(Description of the task)
Find the line with "Given the image: Mask" in the entries below. Repeat it, every following line, and the line with "Look at this image. Target: 'duodenum'.", exactly and with nothing added.
=-=-=-=-=
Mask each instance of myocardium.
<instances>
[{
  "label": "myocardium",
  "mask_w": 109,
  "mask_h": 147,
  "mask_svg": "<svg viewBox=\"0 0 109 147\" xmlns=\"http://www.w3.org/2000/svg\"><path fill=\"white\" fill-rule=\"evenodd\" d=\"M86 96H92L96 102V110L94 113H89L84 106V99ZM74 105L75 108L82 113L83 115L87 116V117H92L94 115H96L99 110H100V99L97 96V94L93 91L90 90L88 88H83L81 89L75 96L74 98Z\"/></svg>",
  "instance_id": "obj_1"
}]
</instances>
=-=-=-=-=
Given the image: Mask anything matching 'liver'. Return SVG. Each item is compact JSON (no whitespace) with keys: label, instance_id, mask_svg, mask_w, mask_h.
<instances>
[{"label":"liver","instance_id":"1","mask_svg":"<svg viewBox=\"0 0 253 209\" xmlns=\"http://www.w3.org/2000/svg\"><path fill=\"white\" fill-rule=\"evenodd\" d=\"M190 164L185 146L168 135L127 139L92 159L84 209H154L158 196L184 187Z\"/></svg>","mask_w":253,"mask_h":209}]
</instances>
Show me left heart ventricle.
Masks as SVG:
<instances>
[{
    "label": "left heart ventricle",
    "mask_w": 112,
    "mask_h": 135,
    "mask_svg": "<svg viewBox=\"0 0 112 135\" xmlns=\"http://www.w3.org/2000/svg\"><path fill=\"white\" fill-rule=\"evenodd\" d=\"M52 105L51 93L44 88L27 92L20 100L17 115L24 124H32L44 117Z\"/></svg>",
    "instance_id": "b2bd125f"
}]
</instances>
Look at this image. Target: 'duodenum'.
=-=-=-=-=
(Solution for this exercise)
Given the image: Mask anything matching 'liver'. Return SVG. Each item is compact JSON (no whitespace) with keys: label, instance_id, mask_svg, mask_w, mask_h.
<instances>
[{"label":"liver","instance_id":"1","mask_svg":"<svg viewBox=\"0 0 253 209\" xmlns=\"http://www.w3.org/2000/svg\"><path fill=\"white\" fill-rule=\"evenodd\" d=\"M190 164L185 146L168 135L127 139L92 159L84 209H154L158 196L184 187Z\"/></svg>","mask_w":253,"mask_h":209}]
</instances>
Show me left heart ventricle.
Masks as SVG:
<instances>
[{
    "label": "left heart ventricle",
    "mask_w": 112,
    "mask_h": 135,
    "mask_svg": "<svg viewBox=\"0 0 112 135\" xmlns=\"http://www.w3.org/2000/svg\"><path fill=\"white\" fill-rule=\"evenodd\" d=\"M52 105L51 93L44 88L27 92L20 100L17 115L24 124H32L44 117Z\"/></svg>",
    "instance_id": "b2bd125f"
}]
</instances>
Look at this image. Target: 'duodenum'.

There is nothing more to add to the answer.